Il centrodestra rinvia di quattro anni l´obbligo per le aziende sanitarie di far rientrare nelle loro strutture i medici che sono in intramoenia allargata. Un’attività sanitaria con pochi controlli su prenotazioni e riscossioni del compenso. Con un emendamento al Decreto legge sugli enti locali approvato al Senato è saltato il termine del 1° febbraio 2009, posto dall’ex ministro Livia Turco, ed è stata posticipata a fine 2012 la data entro cui gli ospedali e le aziende sanitarie devono mettere a disposizione spazi adeguati da destinare alla libera professione dei medici, per porre fine all’intramoenia allargata. Ne danno notizia la Repubblica, il Sole 24 Ore e il settimanale Sanità del Sole 24 Ore.

«Questo emendamento – critica duramente Umberto Veronesi – riapre segretamente le porte alla doppia professione, nell’ospedale pubblico e nella clinica privata. Una decisione che va contro i pazienti, contro il proprio ospedale e contro la storia. Contro i pazienti, perché significa privarli di parte del tempo prezioso dei medici che li hanno in carico, e dunque inevitabilmente peggiorare il livello dell’assistenza».

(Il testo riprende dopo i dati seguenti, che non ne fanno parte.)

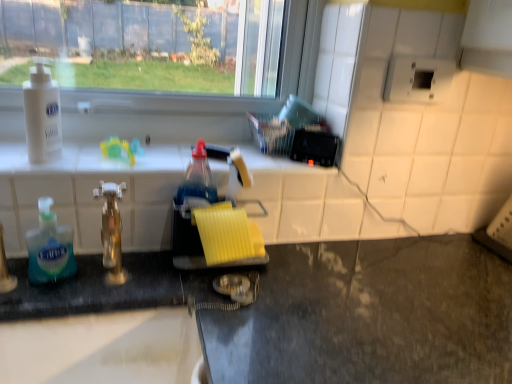 You are a GUI agent. You are given a task and a screenshot of the screen. Output one action in this format:
    pyautogui.click(x=<x>, y=<y>)
    Task: Click on the vacant area that lies between yellow sponge at center and gold metallic faucet at center
    The height and width of the screenshot is (384, 512).
    Given the screenshot: What is the action you would take?
    pyautogui.click(x=150, y=275) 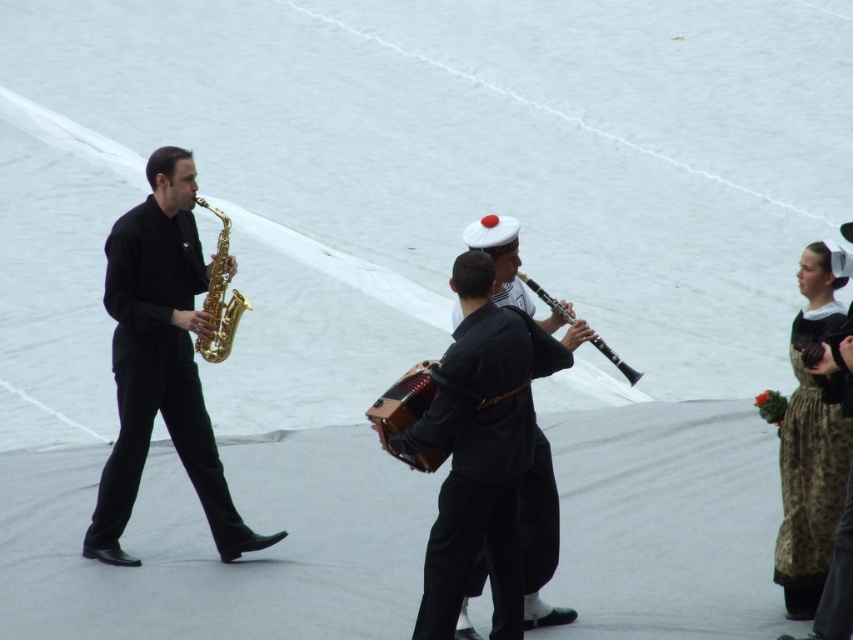 You are a photographer setting up a tripod to capture the performance. You want to ensure that both the black fabric uniform at center and the brown wooden accordion at center are in focus. Given that the camera can only focus on objects of a certain height, which object should you adjust the focus for first based on their height?

The black fabric uniform at center is taller than the brown wooden accordion at center, so you should adjust the focus for the black fabric uniform at center first to ensure both are in focus.

You are organizing a small performance and need to ensure that the brown textured dress at right and the brown wooden accordion at center can fit side by side on a 1.5 meter wide stage. Based on their widths, will they fit together?

The brown textured dress at right is wider than the brown wooden accordion at center. However, without knowing their exact widths, it is impossible to determine if their combined width exceeds 1.5 meters. Additional measurements are needed.

You are a photographer setting up for a photo shoot at the outdoor stage. You need to position a spotlight so it can illuminate both the brown textured dress at right and the gold shiny saxophone at left. Given their heights, which object should you aim the spotlight higher to properly light?

The brown textured dress at right is taller than the gold shiny saxophone at left, so you should aim the spotlight higher to properly light the brown textured dress at right. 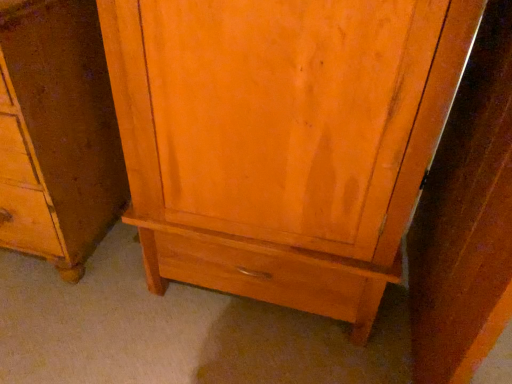 Question: In the image, is matte wood cabinet at center on the left side or the right side of matte wood cupboard at center?

Choices:
 (A) right
 (B) left

Answer: (B)

Question: Is matte wood cabinet at center in front of or behind matte wood cupboard at center in the image?

Choices:
 (A) behind
 (B) front

Answer: (A)

Question: From a real-world perspective, is matte wood cabinet at center above or below matte wood cupboard at center?

Choices:
 (A) below
 (B) above

Answer: (A)

Question: Is matte wood cupboard at center bigger or smaller than matte wood cabinet at center?

Choices:
 (A) small
 (B) big

Answer: (B)

Question: In terms of height, does matte wood cupboard at center look taller or shorter compared to matte wood cabinet at center?

Choices:
 (A) tall
 (B) short

Answer: (A)

Question: Considering the positions of matte wood cupboard at center and matte wood cabinet at center in the image, is matte wood cupboard at center wider or thinner than matte wood cabinet at center?

Choices:
 (A) thin
 (B) wide

Answer: (B)

Question: From the image's perspective, is matte wood cupboard at center positioned above or below matte wood cabinet at center?

Choices:
 (A) above
 (B) below

Answer: (B)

«La maggioranza manda un messaggio chiaro – commenta Ignazio Marino del Pd, presidente della Commissione d´inchiesta sul sistema sanitario – non ci sarà da parte di questo governo nessun controllo e nessuna verifica sull’attività libero professionale, quindi vale la regola del “liberi tutti”, e che i pazienti si arrangino e paghino, se necessario, in nero. La Finanza ha già dimostrato in più casi come la libera professione all’esterno delle strutture pubbliche porti all’evasione fiscale».

«In alcune Regioni – precisa l’articolo di Repubblica – come la Toscana, il Friuli e la Lombardia, i medici fanno già tutti intramoenia nelle strutture pubbliche. La proroga per queste realtà non comporterà alcun cambiamento».